# [EXERCISE DESCRIPTION]
The output should consist solely of the lines running from the one that contains "Dezember 2021" through the end of the records below, copied exactly.

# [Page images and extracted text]

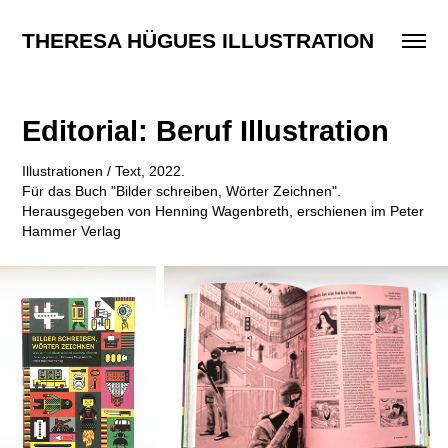
THERESA HÜGUES ILLUSTRATION
Editorial: Beruf Illustration
Illustrationen / Text, 2022.
Für das Buch "Bilder schreiben, Wörter Zeichnen".
Herausgegeben von Henning Wagenbreth, erschienen im Peter
Hammer Verlag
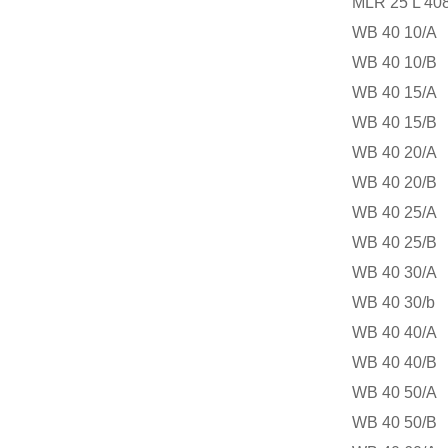
MLR 25 L 408
WB 40 10/A
WB 40 10/B
WB 40 15/A
WB 40 15/B
WB 40 20/A
WB 40 20/B
WB 40 25/A
WB 40 25/B
WB 40 30/A
WB 40 30/b
WB 40 40/A
WB 40 40/B
WB 40 50/A
WB 40 50/B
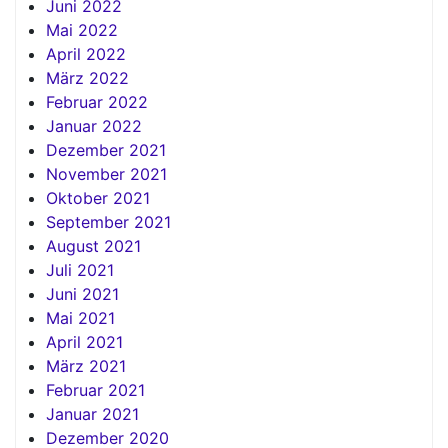
Juni 2022
Mai 2022
April 2022
März 2022
Februar 2022
Januar 2022
Dezember 2021
November 2021
Oktober 2021
September 2021
August 2021
Juli 2021
Juni 2021
Mai 2021
April 2021
März 2021
Februar 2021
Januar 2021
Dezember 2020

# [TASK OUTPUT]
Dezember 2021
November 2021
Oktober 2021
September 2021
August 2021
Juli 2021
Juni 2021
Mai 2021
April 2021
März 2021
Februar 2021
Januar 2021
Dezember 2020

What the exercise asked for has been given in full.